----- DATA EXTRACT -----
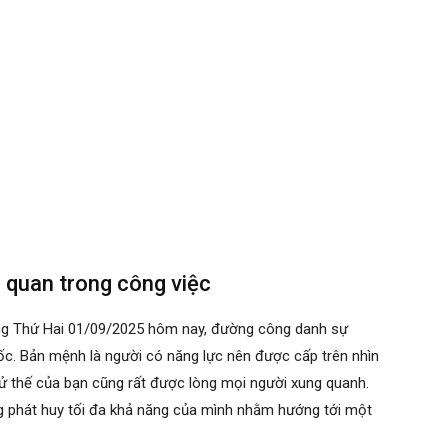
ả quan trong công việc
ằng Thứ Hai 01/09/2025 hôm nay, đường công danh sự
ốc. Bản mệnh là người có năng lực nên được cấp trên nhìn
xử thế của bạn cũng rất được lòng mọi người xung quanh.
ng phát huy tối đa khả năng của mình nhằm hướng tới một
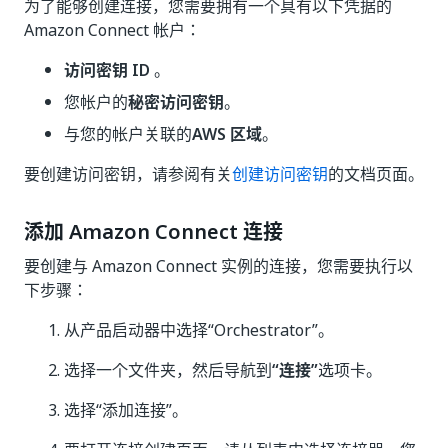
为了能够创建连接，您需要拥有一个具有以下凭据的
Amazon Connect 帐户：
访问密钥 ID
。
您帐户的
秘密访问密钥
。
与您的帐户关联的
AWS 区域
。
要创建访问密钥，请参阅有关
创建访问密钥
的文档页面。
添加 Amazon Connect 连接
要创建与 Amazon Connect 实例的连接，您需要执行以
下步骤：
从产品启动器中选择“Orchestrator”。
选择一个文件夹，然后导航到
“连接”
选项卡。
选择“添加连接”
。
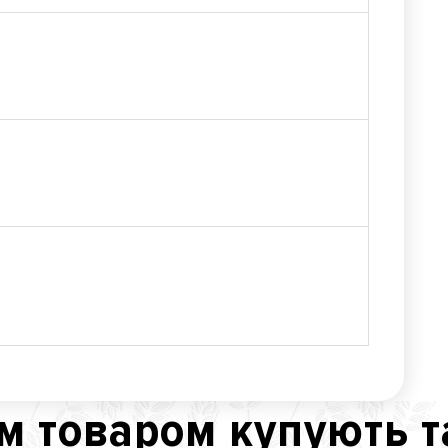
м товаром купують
-----
----- DATA EXTRACT -----
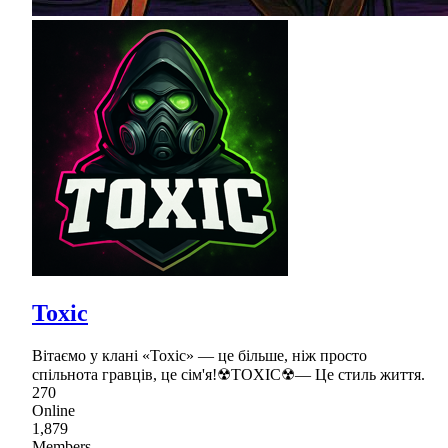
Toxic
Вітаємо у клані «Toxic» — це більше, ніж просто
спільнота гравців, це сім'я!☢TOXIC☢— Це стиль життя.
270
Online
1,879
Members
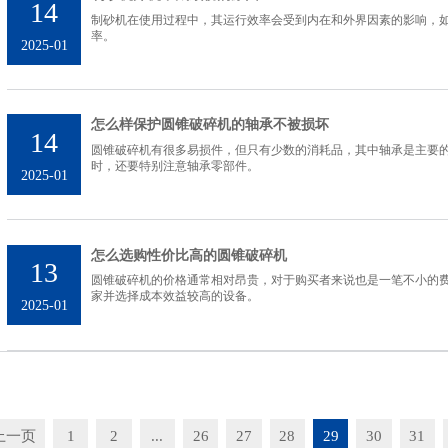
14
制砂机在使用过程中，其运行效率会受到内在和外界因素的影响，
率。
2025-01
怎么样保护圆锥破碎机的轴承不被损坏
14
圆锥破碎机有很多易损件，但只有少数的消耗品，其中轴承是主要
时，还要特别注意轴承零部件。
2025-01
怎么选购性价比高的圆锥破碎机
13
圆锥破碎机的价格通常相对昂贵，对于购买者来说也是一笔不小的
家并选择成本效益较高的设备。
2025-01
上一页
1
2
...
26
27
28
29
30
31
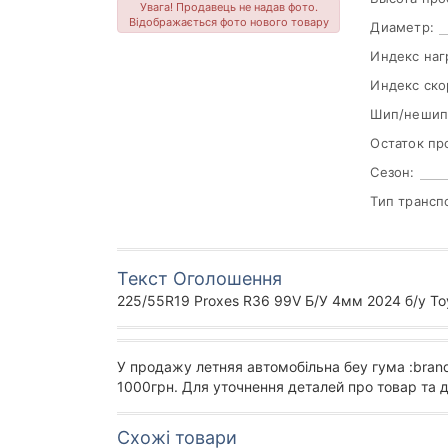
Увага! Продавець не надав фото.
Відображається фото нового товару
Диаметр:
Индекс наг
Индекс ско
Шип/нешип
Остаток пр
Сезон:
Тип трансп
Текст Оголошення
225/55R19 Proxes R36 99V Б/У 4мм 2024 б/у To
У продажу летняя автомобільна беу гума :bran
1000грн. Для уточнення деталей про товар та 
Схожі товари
-----
Copy the lines above exactly. Start with the line containing "Відображається фото нового товару", end with the line containing "Схожі товари", and include both.

RESULT FOR THIS EXERCISE:
Відображається фото нового товару
Диаметр:
Индекс наг
Индекс ско
Шип/нешип
Остаток пр
Сезон:
Тип трансп
Текст Оголошення
225/55R19 Proxes R36 99V Б/У 4мм 2024 б/у To
У продажу летняя автомобільна беу гума :bran
1000грн. Для уточнення деталей про товар та 
Схожі товари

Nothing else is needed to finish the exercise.